AI Case Study: Implementing a Real-time Financial News Agent - Part 4: Real-time Transcription

A picture of a microphone used for speech transcription

In this part we will use a real-time transcription service to transcribe the audio from the news broadcast. We use a client/server model to be able to scale this better in the future to multiple streams.

Why even transcribe the Speech?

Today pure text news are already sucked out by many algorithms. That means there is no alpha left for us.

We go more RAW and unstructured and just suck out all what we can get out of the news.

That will give our AI Agent much more data and context as than just parsing curated news feeds.

Architecture

Implementation

Client

Client Code Explanation:

The client code captures your system's audio output using the PyAudio library. It first lists available audio devices and prompts you to select a loopback device (a virtual input capturing system sound). Once a device is chosen, it initializes an audio stream and retrieves important configuration details such as the number of channels, sample rate, and sample width. This information is sent to a WebSocket server to ensure that the server can correctly process the incoming audio. The client then continuously reads small chunks of audio data, encodes these chunks in base64, and streams them over an open WebSocket connection. It also handles potential errors and connection interruptions by attempting to reconnect, ensuring robust real-time audio streaming.

Client Code:

#!/usr/bin/env python3
"""
Real-time Audio Streaming Client

This script captures system audio output and streams it to a WebSocket server.
"""

import asyncio
import websockets
import pyaudio
import base64
import json
import platform
import argparse

# Audio parameters
CHUNK = 1024  # Number of frames per buffer
FORMAT = pyaudio.paInt16  # Audio format (16-bit PCM)
CHANNELS = 2  # Stereo
RATE = 44100  # Sample rate (Hz)
DEFAULT_WEBSOCKET_URL = "ws://192.168.100.51:8765"


def show_setup_instructions():
    """Display platform-specific loopback setup instructions."""
    os_name = platform.system()
    print("\n=== Audio Loopback Setup Instructions ===")

    if os_name == "Windows":
        print("Windows Setup:")
        print("1. Install VB-Cable (Virtual Audio Cable): https://vb-audio.com/Cable/")
        print("2. In Windows Sound settings, set VB-Cable as your default playback device")
        print("3. Select VB-Cable Output as your input device in this application")

    elif os_name == "Darwin":  # macOS
        print("macOS Setup:")
        print("1. Install Soundflower: https://github.com/mattingalls/Soundflower/releases")
        print("2. Open Audio MIDI Setup and create a Multi-Output Device")
        print("3. Set this Multi-Output Device as your default output")
        print("4. Select Soundflower (2ch) as your input device in this application")

    elif os_name == "Linux":
        print("Linux Setup:")
        print("1. Using PulseAudio: pactl load-module module-loopback latency_msec=1")
        print("2. Using PipeWire: pw-loopback")
        print("3. Select the appropriate monitor device in this application")

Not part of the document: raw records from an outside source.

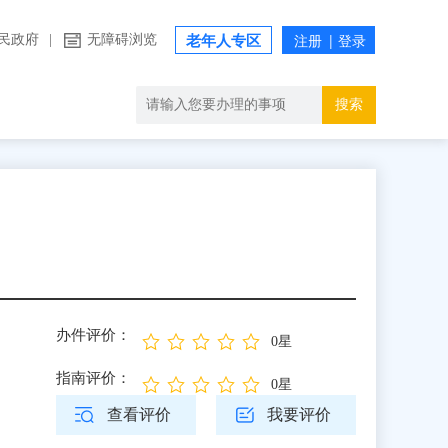
民政府
|
无障碍浏览
老年人专区
搜索
办件评价：
0星
指南评价：
0星
查看评价
我要评价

    print("========================================\n")


async def stream_audio(websocket_url=DEFAULT_WEBSOCKET_URL):
    """Capture and stream audio to the WebSocket server."""
    p = pyaudio.PyAudio()

    # Show setup instructions
    show_setup_instructions()

    # Print available devices
    print("Available audio devices:")
    for i in range(p.get_device_count()):
        dev_info = p.get_device_info_by_index(i)
        print(f"Device {i}: {dev_info['name']} (inputs: {dev_info['maxInputChannels']}, outputs: {dev_info['maxOutputChannels']})")

    # Ask for loopback device index
    device_index = int(input("Enter the loopback device index: "))
    device_info = p.get_device_info_by_index(device_index)
    device_channels = device_info['maxInputChannels']
    if device_channels <= 0:
        print("Selected device has no input channels. Please choose a device with input capability.")
        p.terminate()
        return
    device_rate = int(device_info['defaultSampleRate'])

    # Open stream
    try:
        stream = p.open(
            format=FORMAT,
            channels=device_channels,
            rate=device_rate,
            input=True,
            frames_per_buffer=CHUNK,
            input_device_index=device_index
        )
    except Exception as e:
        print(f"Error opening stream: {e}")
        print("Please check your device selection and setup.")
        p.terminate()
        return

    print(f"Stream opened, connecting to WebSocket server at {websocket_url}...")

    # Prepare format info to be sent to the server upon connection
    format_info = {
        "event": "format",
        "data": {
            "channels": device_channels,
            "sample_rate": device_rate,
            "sample_width": pyaudio.get_sample_size(FORMAT),
            "format": "int16"
        }
    }

    try:
        while True:
            try:
                async with websockets.connect(websocket_url) as websocket:
                    print("Connected to WebSocket server, streaming audio...")
                    await websocket.send(json.dumps(format_info))
                    while True:
                        # Read audio data
                        audio_data = stream.read(CHUNK, exception_on_overflow=False)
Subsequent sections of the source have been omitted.